Matt’s Weekly Reads, March 25, 2023


The Gospel according to Lazarus (released in 2023 as The Lost Gospel of Lazarus), Richard Zimler (2019)

In this stunning contemporary Jewish retelling, the New Testament figure Lazarus writes a long letter to his grandson telling the story of the last days of his dear childhood friend Yeshua, better known as Jesus.

I really can’t express how much I loved this book. Richard Zimler is a well-known and multi-award-winning author of fiction about Jewish faith and experience. Most of these are historical fiction, though his most recent release, The Incandescent Threads, which was one of my top reads of 2022, is more contemporary. So, I was intrigued to say the least when I found out he had written a book about Jesus. And am I ever glad I picked it up. To put it crassly, this is a glorious piece of Jewish Jesus fan-fiction, which puts Jesus — better than any other book I’ve read, fiction or non — into a realistic first-century context. This is a world filled with superstition, magic, and mysticism as much as it is with conspiracy, politics, and violence. As much as I love this book, I know it won’t be for everyone, and in fact I fear it has struggled (and will struggle in its brand new release in paperback this week under its new title) to find an audience accordingly. It’s not a Christian telling of the story of Jesus, so it may very well scandalize many Christian readers in places; yet it is very much the story of Jesus, which may put off many non-Christian readers. But I do encourage anyone who thinks they may at all be interested, to pick this up. It’s gorgeous. And what better time to pick it up than now, since we’re just a week away from Holy Week!

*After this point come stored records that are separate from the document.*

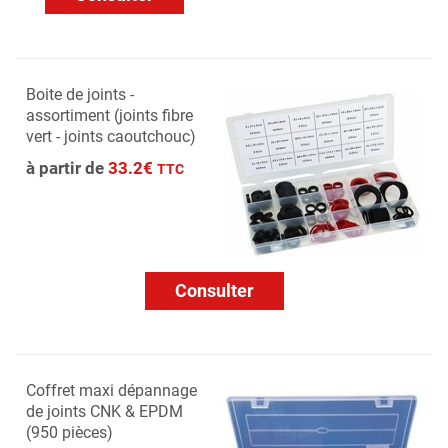
Boite de joints -
assortiment (joints fibre
vert - joints caoutchouc)
à partir de
33.2€
TTC
Consulter
Coffret maxi dépannage
de joints CNK & EPDM
(950 pièces)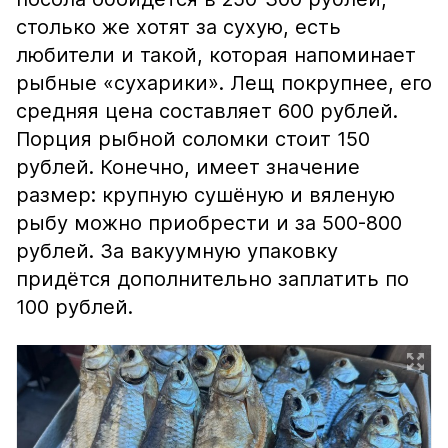
столько же хотят за сухую, есть
любители и такой, которая напоминает
рыбные «сухарики». Лещ покрупнее, его
средняя цена составляет 600 рублей.
Порция рыбной соломки стоит 150
рублей. Конечно, имеет значение
размер: крупную сушёную и вяленую
рыбу можно приобрести и за 500-800
рублей. За вакуумную упаковку
придётся дополнительно заплатить по
100 рублей.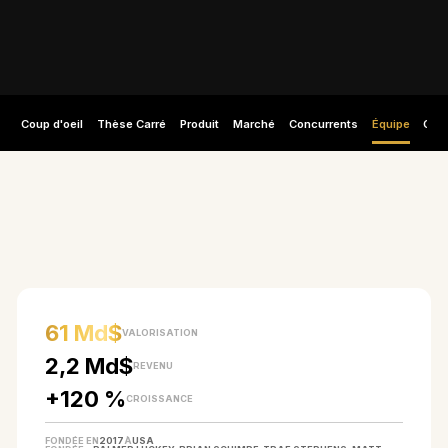
Coup d'oeil
Thèse Carré
Produit
Marché
Concurrents
Équipe
Capi
EN UN COUP D'ŒIL
61 Md$
VALORISATION
2,2 Md$
REVENU
+120 %
CROISSANCE
FONDÉE EN
2017
À
USA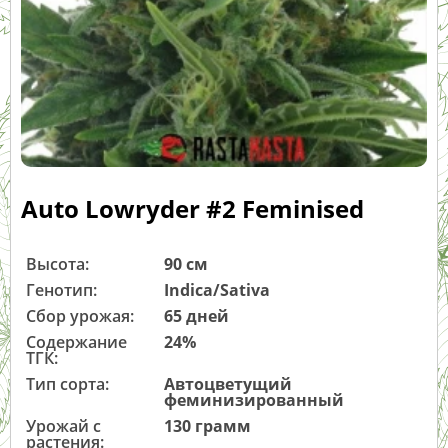
Auto Lowryder #2 Feminised
Высота:
90 см
Генотип:
Indica/Sativa
Сбор урожая:
65 дней
Содержание
24%
ТГК:
Тип сорта:
Автоцветущий
феминизированный
Урожай с
130 грамм
растения: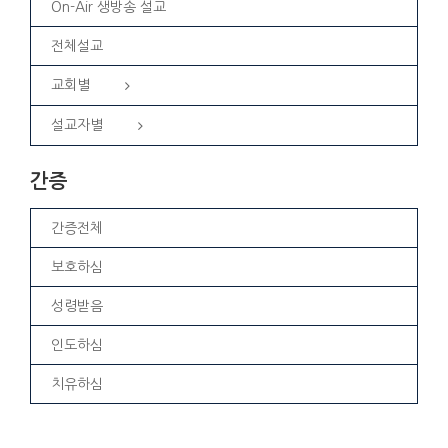
On-Air 생방송 설교
전체설교
교회별
설교자별
간증
간증전체
보호하심
성령받음
인도하심
치유하심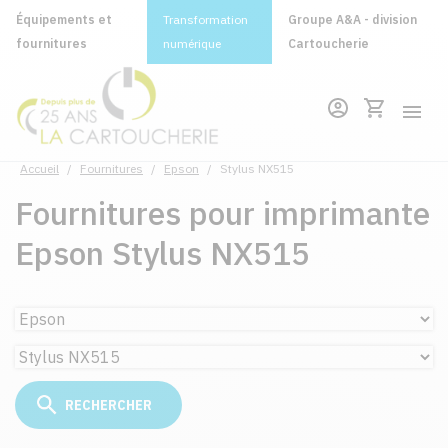
Équipements et
Transformation
Groupe A&A - division
fournitures
numérique
Cartoucherie
Accueil
/
Fournitures
/
Epson
/
Stylus NX515
Fournitures pour imprimante
Epson Stylus NX515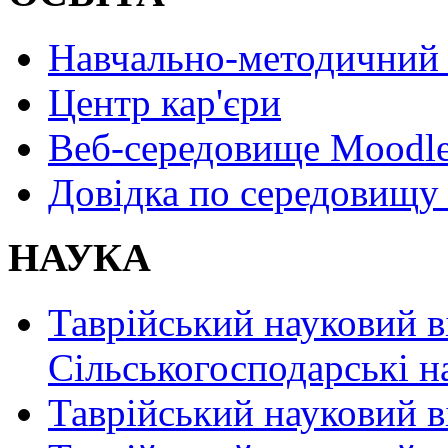
Навчально-методичний 
Центр кар'єри
Веб-середовище Moodl
Довідка по середовищу
НАУКА
Таврійський науковий в
Сільськогосподарські н
Таврійський науковий в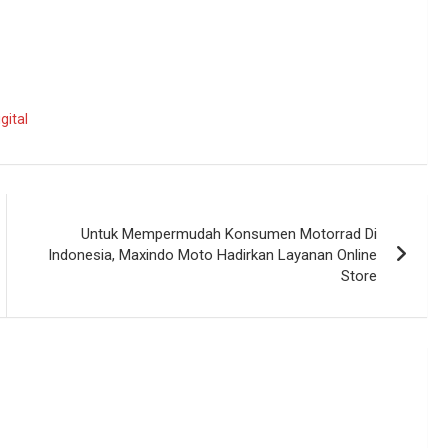
gital
Untuk Mempermudah Konsumen Motorrad Di
Indonesia, Maxindo Moto Hadirkan Layanan Online
Store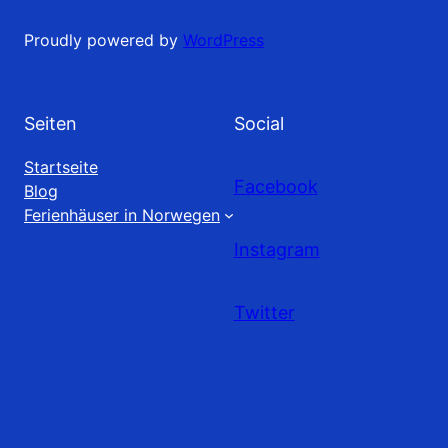
Proudly powered by
WordPress
Seiten
Social
Startseite
Facebook
Blog
Ferienhäuser in Norwegen
Instagram
Twitter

Read this if you’re interested in:

  • First-century Judaism
  • Roman Empire
  • Jesus
  • Mysticism

My Rating: Premise 10, Atmosphere 10, Main Character(s) 10, Plot 8, Intrigue 10, Relationships 9, Success 10, Writing 10, Enjoyment 10, Lasting Impact 10: TOTAL 97

Weekly Roundup

Tempest-Tost (Salterton Trilogy 1), Robertson Davies (1951), 92: An amateur theatre company in a small Ontario city undertakes a production of The Tempest. Throughout his career, Robertson Davies was known as “Canada’s premier Man of Letters,” and this novel, his first, demonstrates why. Not only is a Shakespearean play the major plot point, but poetical, literary, and philosophical references abound here. Yet it’s far from stuffy; it is in fact, best classified as a farce, and an effective one at that. Highs: Main Characters, Writing; Lows: Relationships (CanLit, Small Towns, the Arts, Theatre, Shakespeare)

Cinnamon and Gunpowder, Eli Brown (2013), 92: In 1817, the personal chef of a wealthy British magnate is kidnapped by pirates after they kill his boss. He’s given one job: to cook one excellent meal a week for the captain; if the meal doesn’t delight, he’ll be killed. This was a surprisingly wonderful book; it’s a great romp of a pirate adventure but also tells hard and important truths about the history of global trade. Highs: Premise, Success; Lows: Main Character, Lasting Impact (19th C History, Imperialism, Foreign Trade, Pirates, Adventure)

One’s Company, Ashley Hutson (2022), 87: In the aftermath of a series of traumas, a young woman takes refuge in the 1970s television show Three’s Company. When she wins the lottery, opportunity turns her fandom into obsession, and she goes to extreme lengths to retreat into the world of the show. As you might guess from this synopsis, this is a very strange book. But, it’s completely different from anything I’ve read before, and it’s very well-done. Highs: Premise, Setting; Lows: Relationships (Trauma, Coping, Television, Nostalgia, Obsession).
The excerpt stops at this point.